Scatter Plot - Chart, Correlation, Regression
Use this scatter plot to chart paired X and Y values, fit a least-squares regression line, and read Pearson r, R-squared, slope, intercept, and standard deviations.
Scatter Plot
Results
Scatter Chart
What Is a Scatter Plot?
A scatter plot is a two-dimensional chart that places each observation as a single dot on an X-Y grid, so the shape of the cloud of points reveals the relationship between two variables at a glance. The scatter plot calculator does the same job on the screen: it draws your data on a shared chart, fits a least-squares regression line, and reports Pearson r, R-squared, slope, and intercept next to the chart so you can read the relationship without picking it out of the dots by eye. It is the right first step when you want to see a numeric pattern before fitting a model.
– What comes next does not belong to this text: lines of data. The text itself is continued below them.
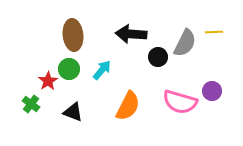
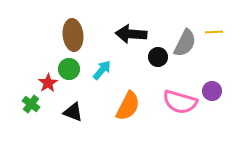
red star: moved 2 px down
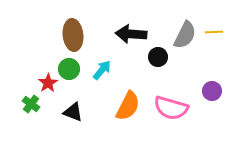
gray semicircle: moved 8 px up
pink semicircle: moved 9 px left, 6 px down
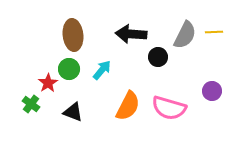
pink semicircle: moved 2 px left
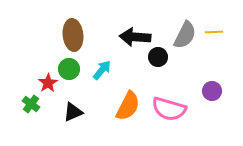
black arrow: moved 4 px right, 3 px down
pink semicircle: moved 1 px down
black triangle: rotated 45 degrees counterclockwise
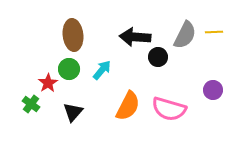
purple circle: moved 1 px right, 1 px up
black triangle: rotated 25 degrees counterclockwise
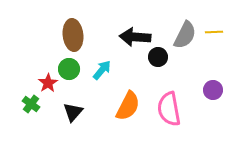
pink semicircle: rotated 64 degrees clockwise
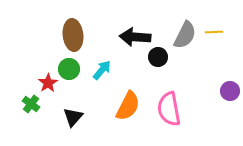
purple circle: moved 17 px right, 1 px down
black triangle: moved 5 px down
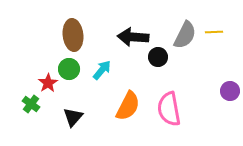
black arrow: moved 2 px left
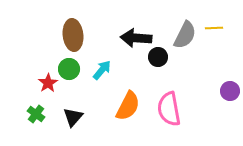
yellow line: moved 4 px up
black arrow: moved 3 px right, 1 px down
green cross: moved 5 px right, 10 px down
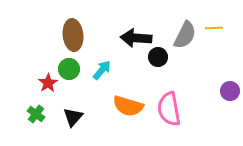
orange semicircle: rotated 80 degrees clockwise
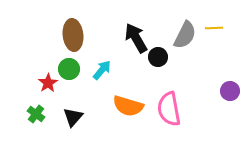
black arrow: rotated 56 degrees clockwise
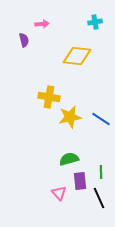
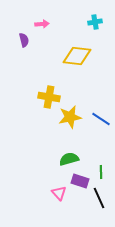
purple rectangle: rotated 66 degrees counterclockwise
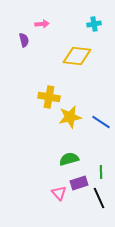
cyan cross: moved 1 px left, 2 px down
blue line: moved 3 px down
purple rectangle: moved 1 px left, 2 px down; rotated 36 degrees counterclockwise
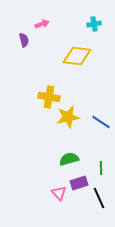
pink arrow: rotated 16 degrees counterclockwise
yellow star: moved 2 px left
green line: moved 4 px up
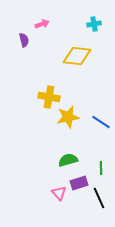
green semicircle: moved 1 px left, 1 px down
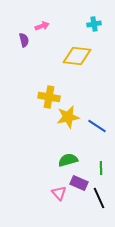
pink arrow: moved 2 px down
blue line: moved 4 px left, 4 px down
purple rectangle: rotated 42 degrees clockwise
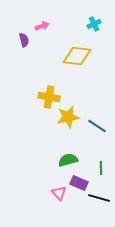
cyan cross: rotated 16 degrees counterclockwise
black line: rotated 50 degrees counterclockwise
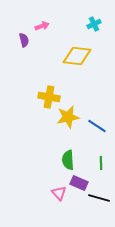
green semicircle: rotated 78 degrees counterclockwise
green line: moved 5 px up
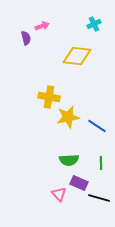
purple semicircle: moved 2 px right, 2 px up
green semicircle: moved 1 px right; rotated 90 degrees counterclockwise
pink triangle: moved 1 px down
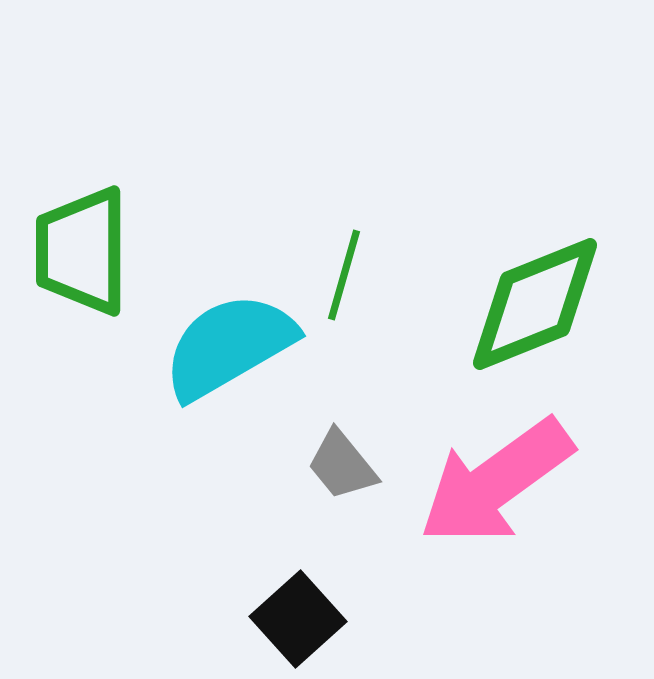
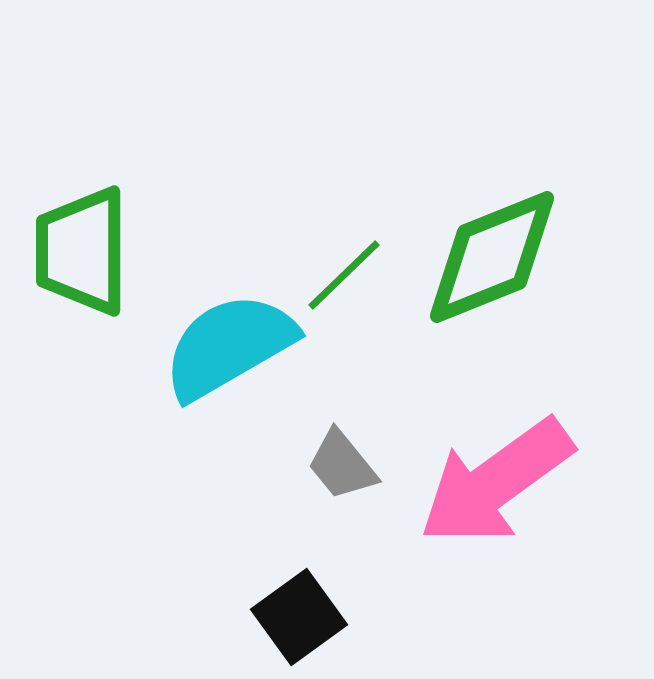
green line: rotated 30 degrees clockwise
green diamond: moved 43 px left, 47 px up
black square: moved 1 px right, 2 px up; rotated 6 degrees clockwise
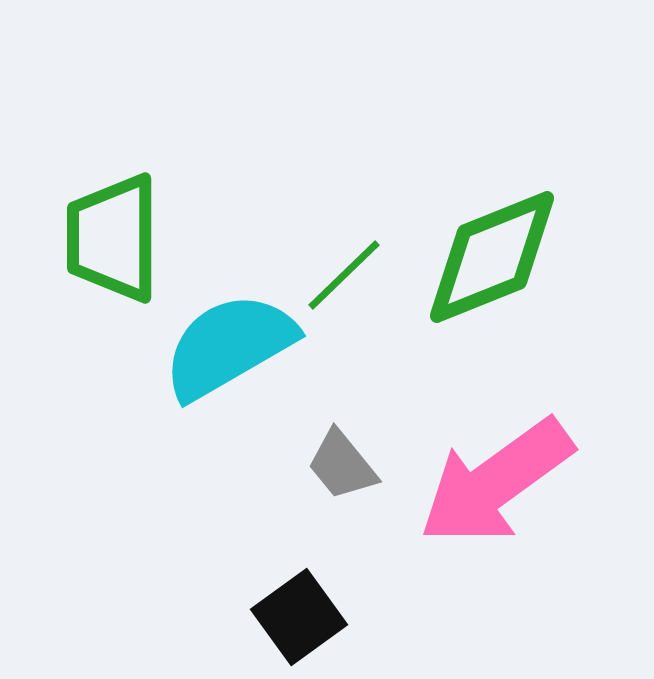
green trapezoid: moved 31 px right, 13 px up
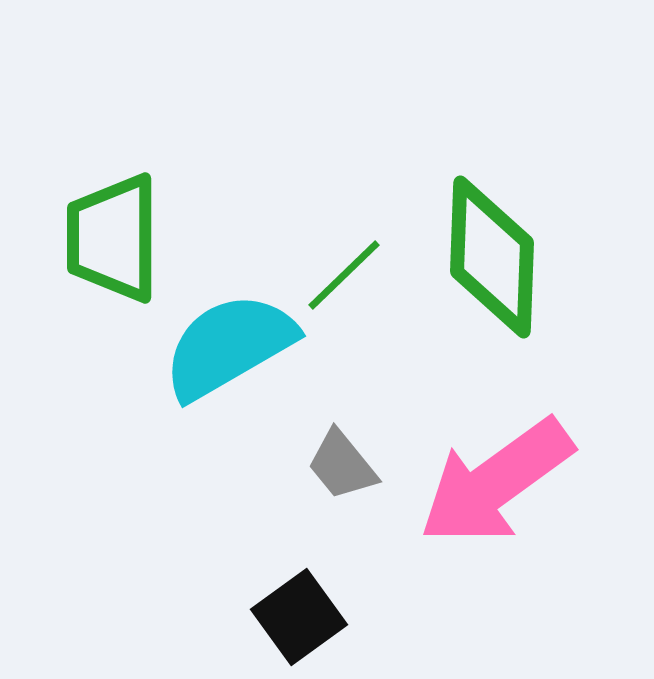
green diamond: rotated 66 degrees counterclockwise
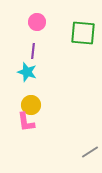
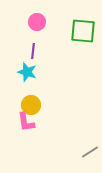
green square: moved 2 px up
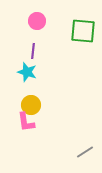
pink circle: moved 1 px up
gray line: moved 5 px left
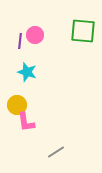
pink circle: moved 2 px left, 14 px down
purple line: moved 13 px left, 10 px up
yellow circle: moved 14 px left
gray line: moved 29 px left
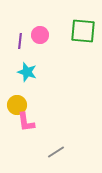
pink circle: moved 5 px right
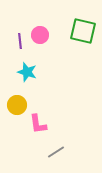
green square: rotated 8 degrees clockwise
purple line: rotated 14 degrees counterclockwise
pink L-shape: moved 12 px right, 2 px down
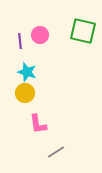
yellow circle: moved 8 px right, 12 px up
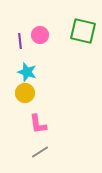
gray line: moved 16 px left
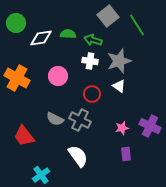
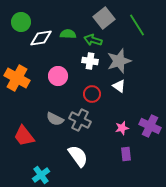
gray square: moved 4 px left, 2 px down
green circle: moved 5 px right, 1 px up
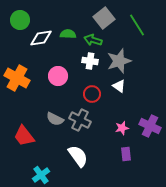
green circle: moved 1 px left, 2 px up
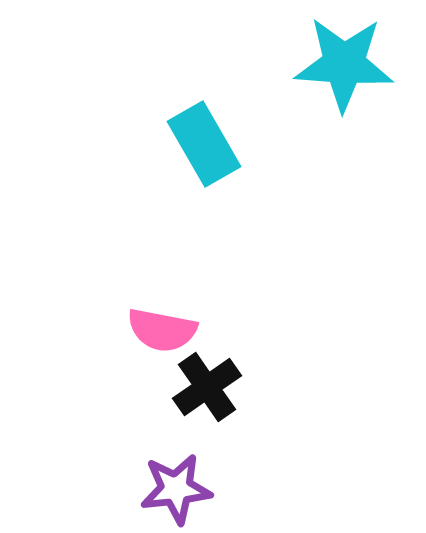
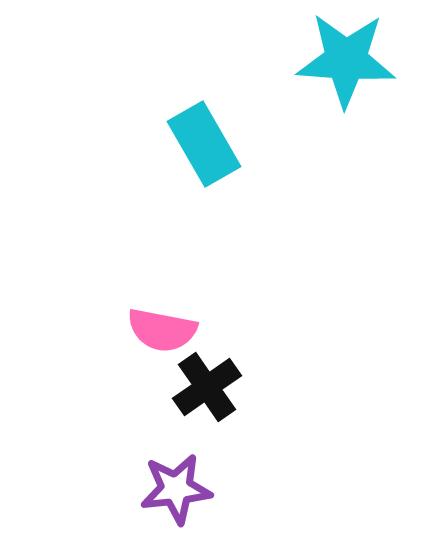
cyan star: moved 2 px right, 4 px up
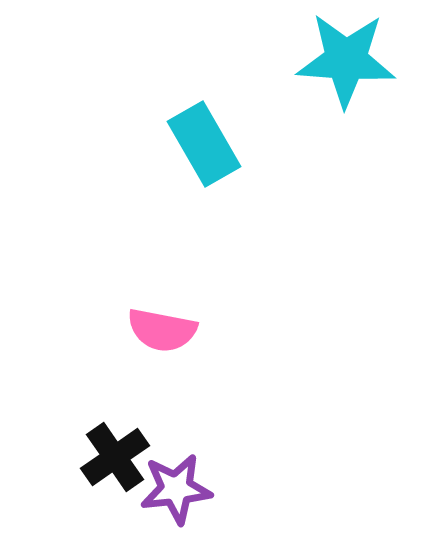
black cross: moved 92 px left, 70 px down
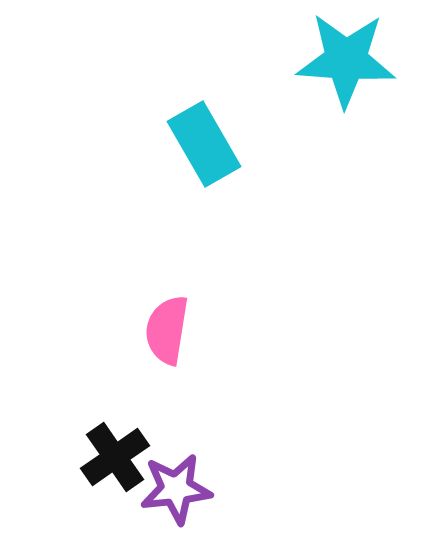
pink semicircle: moved 5 px right; rotated 88 degrees clockwise
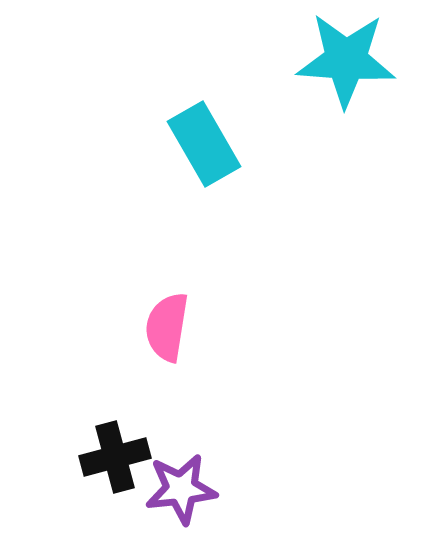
pink semicircle: moved 3 px up
black cross: rotated 20 degrees clockwise
purple star: moved 5 px right
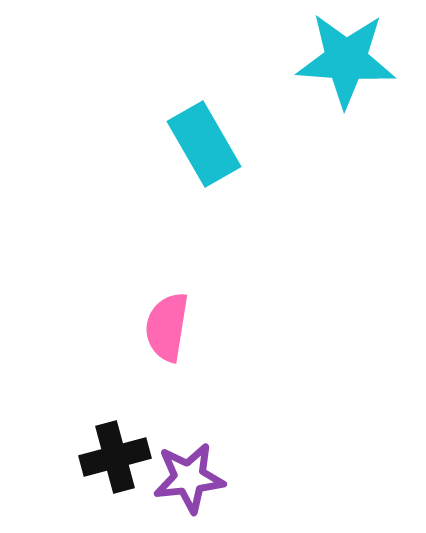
purple star: moved 8 px right, 11 px up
- • Check a correlation: Plot paired measurements to see whether a higher X tends to come with a higher or lower Y before fitting a model.
- • Fit a line of best fit: Read the least-squares slope and intercept so you can predict Y from X for new inputs.
- • Spot outliers and clusters: Eyeball the cloud of points to flag values that sit far from the trend or that form their own subgroup.
- • Compare measurement methods: Plot two measurement methods against each other to see how tightly they agree before averaging them.
The chart is one of the oldest visual tools in statistics, and it is still the fastest way to translate a two-column spreadsheet into a picture of the relationship.
Once the chart shows a roughly straight-line pattern, the Linear Regression Calculator turns the same paired lists into a full regression equation with predictions and residuals.
How the Scatter Chart Calculator Works
The calculator parses your two lists, computes the mean of each, and uses the mean-corrected cross-product to derive slope, intercept, Pearson r, and R-squared. The same numbers drive the regression line that the chart overlays on top of your data, so the visual line and the printed equation match.
- X list: Independent variable observations, parsed from your text input and used as the horizontal axis.
- Y list: Dependent variable observations, parsed from your text input and used as the vertical axis. Must align position-by-position with the X list.
- xMean, yMean: Arithmetic mean of the X list and Y list respectively.
- Sxx, Syy: Sum of squared deviations around the X mean and the Y mean.
- Sxy: Sum of cross-products of deviations around the X mean and the Y mean.
- r: Pearson correlation coefficient; r in [-1, +1].
- slope, intercept: Coefficients of the least-squares line y = slope * x + intercept.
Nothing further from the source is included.